BÜLENT KUŞOĞLU (Ankara) - Abdullah Bey, bunlara cevap veririm ama siz bana cevap verin: Ya, Merkez Bankası gibi bir kurumu, bütün dünyada bu işleri yapan bir kurumu kapatıyorsunuz yani şu anda işlevini yitirmiş vaziyette. Kur doğru tespit edilmiş değil, kur da yanlış; herkes tarafından biliniyor. Merkez Bankasının tespit ettiği politika faizi hiçbir işe yaramıyor, bunu da iktidar zaten söylüyor. Merkez Bankasını devre dışı bırakıyorsunuz, "Burada Fiyat İstikrarı Komitesi kuracağız." diyorsunuz. Anayasa Mahkemesi bunu iptal ediyor, yine getiriyorsunuz. Bunu anlamak mümkün müdür?
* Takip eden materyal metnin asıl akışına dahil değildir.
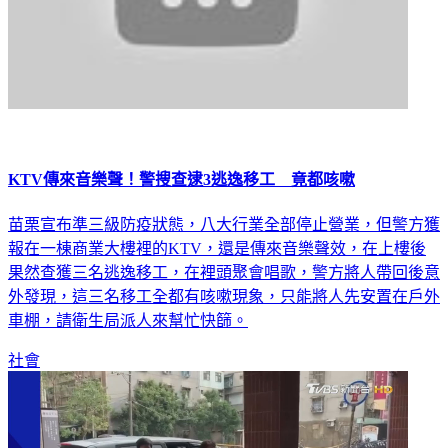
KTV傳來音樂聲！警搜查逮3逃逸移工 竟都咳嗽
苗栗宣布準三級防疫狀態，八大行業全部停止營業，但警方獲
報在一棟商業大樓裡的KTV，還是傳來音樂聲效，在上樓後
果然查獲三名逃逸移工，在裡頭聚會唱歌，警方將人帶回後意
外發現，這三名移工全都有咳嗽現象，只能將人先安置在戶外
車棚，請衛生局派人來幫忙快篩。
社會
Ayrıca TMSF'yle ilgili olarak, anlıyorum, arkadaşlar iyi niyetle yapıyor olabilirler ama muvazaayla ilgili, bir muvazaalı işlemin ne olduğunu mahkeme tespit eder. Diyor ki: "Ben tespit edeceğim, sonra mahkemeye gitsin." "Ya, idare tespiti yapar, sonra mahkemeye git." Olur mu? Siz hukukçusunuz; bu, hukuka çok temel olarak aykırı bir durumdur. Yani bunu nasıl yapabiliriz, nasıl böyle bir talepte bulunabiliriz? "Ben muvazaalı işlem tespitini yapacağım, ondan sonra gitsin mahkemede hakkını arasın. Ben bu arada işlemleri yapmaya devam edeceğim." diyor; olmaz bunlar.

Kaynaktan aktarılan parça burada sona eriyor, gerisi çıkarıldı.